Blessed
- Born: c. 1565 Yorkshire, England
- Died: 18 February 1594 Tyburn, England
- Venerated in: Roman Catholic Church
- Beatified: 1929 by Pius XI
- Feast: 18 February

= William Harrington (priest) =

English Roman Catholic priest and martyr

William Harrington (c. 1566 – 18 February 1594) was an English Jesuit priest. He is a Roman Catholic martyr, and was beatified in 1929.

==Life==

His father had entertained Edmund Campion at the ancestral home, Mount St. John, early in 1581. Young William, inspired by Campion, went abroad to train as a priest. He was first at the seminary at Reims, then went to study under the Jesuits at Tournai (1582–1584).
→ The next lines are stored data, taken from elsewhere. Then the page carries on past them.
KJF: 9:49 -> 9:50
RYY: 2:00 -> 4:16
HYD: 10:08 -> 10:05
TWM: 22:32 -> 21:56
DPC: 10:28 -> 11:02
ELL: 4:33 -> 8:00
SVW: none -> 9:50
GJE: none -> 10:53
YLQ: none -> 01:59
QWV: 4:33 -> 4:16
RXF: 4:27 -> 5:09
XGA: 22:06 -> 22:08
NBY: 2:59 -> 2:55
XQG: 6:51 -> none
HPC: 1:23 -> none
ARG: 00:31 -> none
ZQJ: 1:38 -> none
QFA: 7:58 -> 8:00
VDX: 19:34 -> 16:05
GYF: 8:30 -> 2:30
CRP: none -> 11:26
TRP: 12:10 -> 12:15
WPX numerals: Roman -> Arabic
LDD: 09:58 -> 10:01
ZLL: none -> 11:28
He would have joined the order, but his health broke down and forced him to remain home for the next six years.

In February 1591 however, he was able to return to Reims, and having been ordained, returned at midsummer 1592. Harrington worked in the south of England before being captured. The following May he fell into the hands of the English authorities, whereupon he was arrested and confined to the dungeons for several months. Harrington was sentenced to be hanged, drawn and quartered at Tyburn for the crime of being a Catholic priest. He was given the chance to spare his life if he renounced the Catholic faith and were to attend Protestant services just once. William refused. He was tortured on the rack, hanged until not quite dead, then disemboweled, before being beheaded.

Harrington's fate had an important literary side-effect. One of those who had sheltered him was Henry Donne, the brother of the poet John Donne. Henry was arrested and died of the plague in Newgate Prison. John Donne was also Catholic, but later embraced the Protestant Church of England, in an effort to spare his own life.

Harrington was beatified in 1929 by Pope Pius XI. His feast day is 18 February. He is also venerated on 22 November as one of the Martyrs of England, Scotland and Wales and on 29 October as one of the Martyrs of Douai.